Insoutenable – L’édito de Patrice Chabanet
Le coronavirus n’est pas le seul à faire peser une menace sur l’espèce humaine. Un autre virus, plus cruel, fabriqué par l’Homme, est porteur de danger pour le vivre ensemble. Ses caractéristiques principales: l’indifférence, et la lâcheté. Nouvelle preuve nous en est donnée avec le traitement réservé aux réfugiés du Nord-Est de la Syrie. Ces centaines de milliers de personnes ont perdu le statut d’être humain. Ils sont considérés comme une masse de manœuvre dans le conflit qui oppose Erdogan à la Syrie et son allié russe. Le leader turc menace de les lâcher comme des fauves pour déstabiliser l’Europe. Déjà des grappes de réfugiés sont parties par la mer pour rejoindre la Grèce. Beaucoup sont pleinement conscients qu’ils ne seront pas accueillis à bras ouverts. Mais tous sont convaincus qu’un mauvais accueil sera plus supportable qu’une vie sous les bombes.
L’Europe n’en fait pas mystère : elle veut faire barrage à une vague sur laquelle surfent les partis d’extrême droite. Ils ne se cachent même plus. En Grèce, c’est le sinistre parti Aube dorée, franchement nazi, qui empêche les embarcations d’accoster et qui fait le coup de poing avec les membres des associations humanitaires.

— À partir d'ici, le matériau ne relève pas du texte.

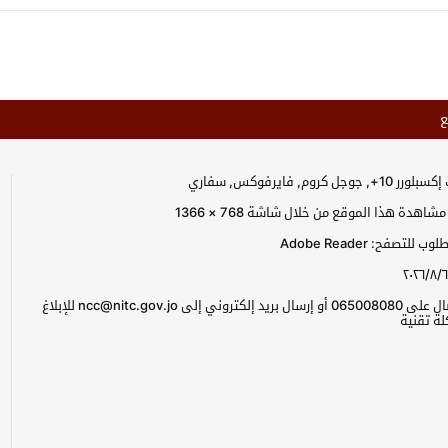
ع
جل كروم, فايرفوكس, سفاري
اهدة هذا الموقع من خلال شاشة 768 × 1366
للتصفح: Adobe Reader
٢٠٢٦/٨/٦
يرجى الاتصال على 065008080 أو إرسال بريد إلكتروني إلى ncc@nitc.gov.jo للإبلاغ
ة تقنية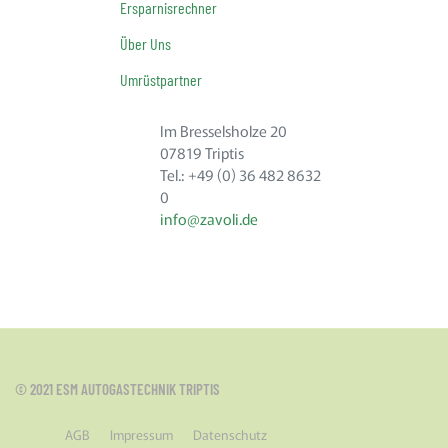
Ersparnisrechner
Über Uns
Umrüstpartner
Im Bresselsholze 20
07819 Triptis
Tel.: +49 (0) 36 482 8632
0
info@zavoli.de
© 2021 ESM AUTOGASTECHNIK TRIPTIS
AGB
Impressum
Datenschutz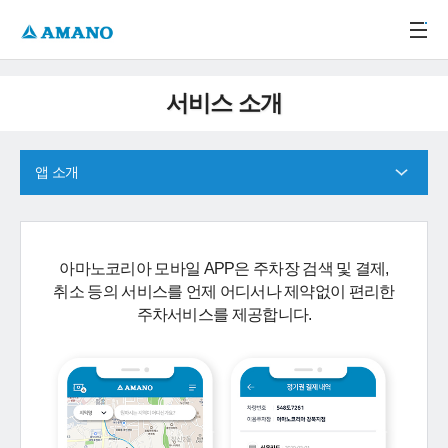
주메뉴 바로가기
본문 바로가기
-->
서비스 소개
앱 소개
아마노코리아 모바일 APP은 주차장 검색 및 결제,
취소 등의 서비스를 언제 어디서나 제약없이 편리한
주차서비스를 제공합니다.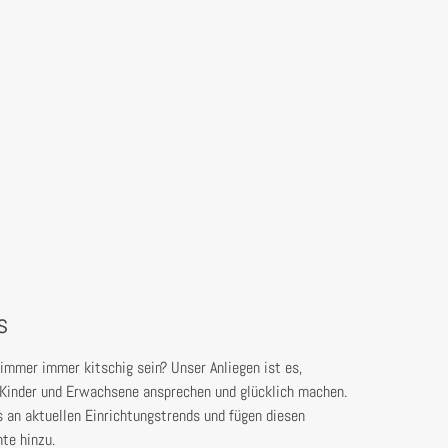
s
mmer immer kitschig sein? Unser Anliegen ist es,
e Kinder und Erwachsene ansprechen und glücklich machen.
s an aktuellen Einrichtungstrends und fügen diesen
te hinzu.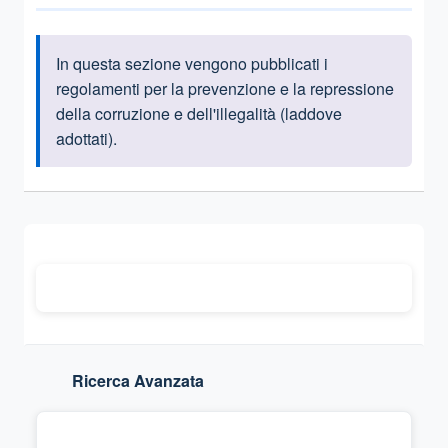
In questa sezione vengono pubblicati i
Informazioni introduttive
regolamenti per la prevenzione e la repressione
della corruzione e dell'illegalità (laddove
adottati).
Ricerca Avanzata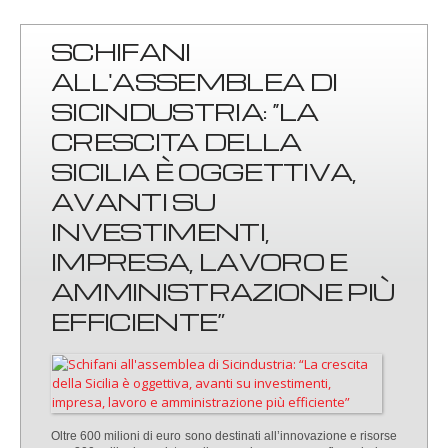
SCHIFANI
ALL'ASSEMBLEA DI
SICINDUSTRIA: “LA
CRESCITA DELLA
SICILIA È OGGETTIVA,
AVANTI SU
INVESTIMENTI,
IMPRESA, LAVORO E
AMMINISTRAZIONE PIÙ
EFFICIENTE”
Oltre 600 milioni di euro sono destinati all’innovazione e risorse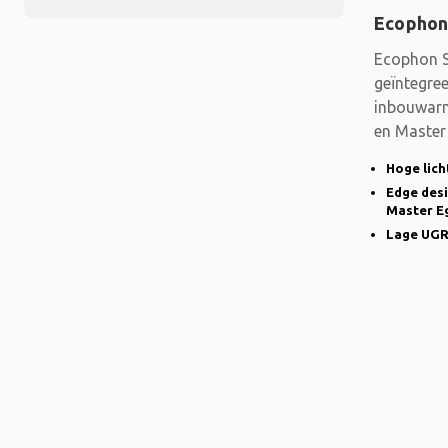
Ecophon
Ecophon S
geïntegre
inbouwarm
en Master 
de
Hoge lic
Edge desi
Master E
Lage UGR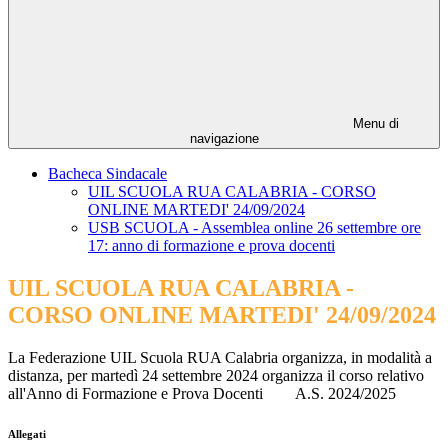
Menu di
navigazione
Bacheca Sindacale
UIL SCUOLA RUA CALABRIA - CORSO
ONLINE MARTEDI' 24/09/2024
USB SCUOLA - Assemblea online 26 settembre ore
17: anno di formazione e prova docenti
UIL SCUOLA RUA CALABRIA -
CORSO ONLINE MARTEDI' 24/09/2024
La Federazione UIL Scuola RUA Calabria organizza, in modalità a
distanza, per martedì 24 settembre 2024 organizza il corso relativo
all'Anno di Formazione e Prova Docenti
A.S. 2024/2025
Allegati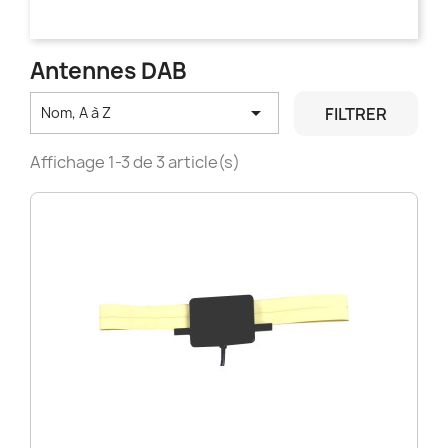
Antennes DAB

FILTRER
Nom, A à Z
Affichage 1-3 de 3 article(s)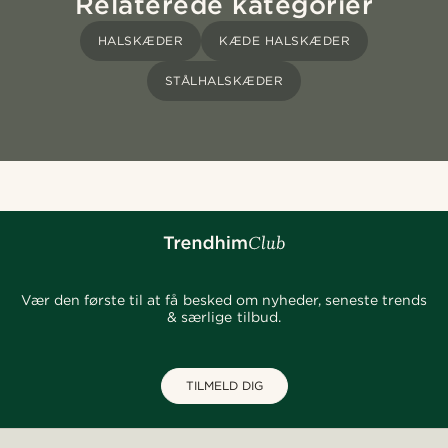
Relaterede kategorier
HALSKÆDER
KÆDE HALSKÆDER
STÅLHALSKÆDER
Vær den første til at få besked om nyheder, seneste trends
& særlige tilbud.
TILMELD DIG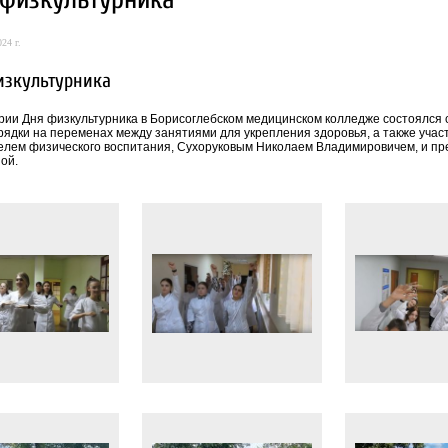
24 г.
изкультурника
рии Дня физкультурника в Борисоглебском медицинском колледже состоялся с
рядки на переменах между занятиями для укрепления здоровья, а также учас
елем физического воспитания, Сухоруковым Николаем Владимировичем, и пр
ной.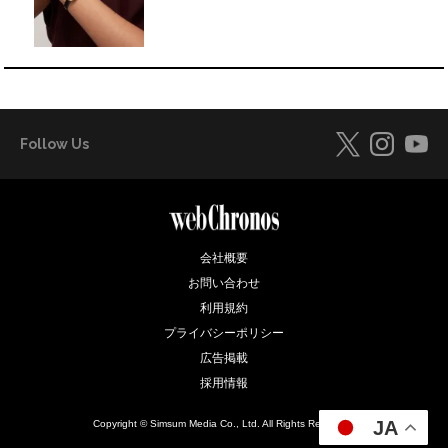
Follow Us
会社概要
お問い合わせ
利用規約
プライバシーポリシー
広告掲載
採用情報
JA
Copyright © Simsum Media Co., Ltd. All Rights Reserved.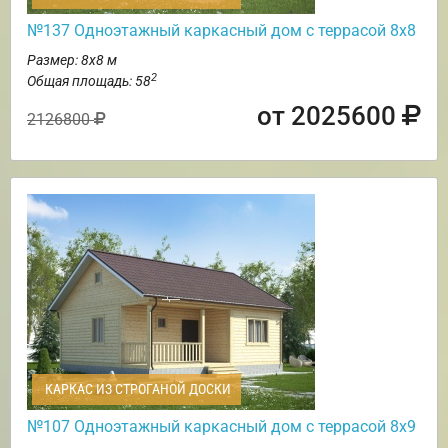
№137 Одноэтажный каркасный дом с террасой 8х8
Размер: 8х8 м
2
Общая площадь: 58
от 2025600
2126800
КАРКАС ИЗ СТРОГАНОЙ ДОСКИ
№107 Одноэтажный каркасный дом с террасой 8х9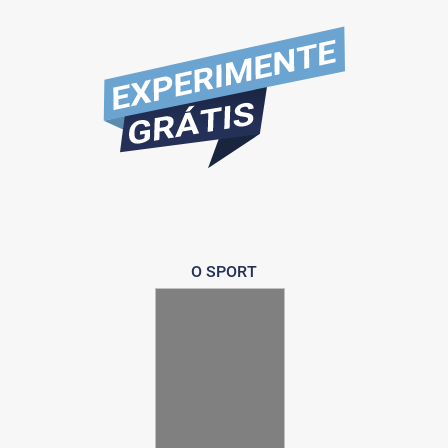
O SPORT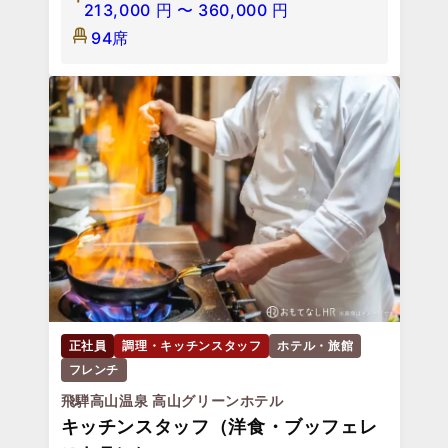
正社員
調理・キッチンスタッフ
ホテル・旅館
カフーリゾートフチャクコンド・ホテル
調理スタッフ│残業月平均10H／月9日
休み／単身寮あり／面接1回
沖縄県国頭郡恩納村冨着志利福地原
246-1
月給 /
255,886
円
〜
270,467
円
正社員
パティシエ・菓子職人
ステーキ・鉄板焼き
銀座うかい亭
レストランパティシエ
東京都中央区銀座5-15-8 時事通信ビ
ル1F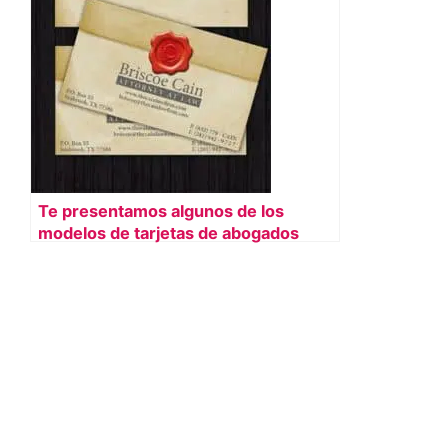
Te presentamos algunos de los
modelos de tarjetas de abogados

L’imbroglio diplomatico-militaire nous fait oublier qu’on n’a pas affaire à un kriegspiel. Ce sont des êtres de chair et de sang qui souffrent. C’est le spectacle insoutenable d’enfants entrés dans la vie au mauvais endroit et au mauvais moment. Personne ne peut dire quand ce mauvais film se terminera. On peut compter sur le cynisme d’Erdorgan pour laisser filer – aussi – des djihadistes. Force est de constater qu’aucune solution durable n’est en vue, avec une Europe politiquement sous-dimensionnée et une Amérique totalement absente.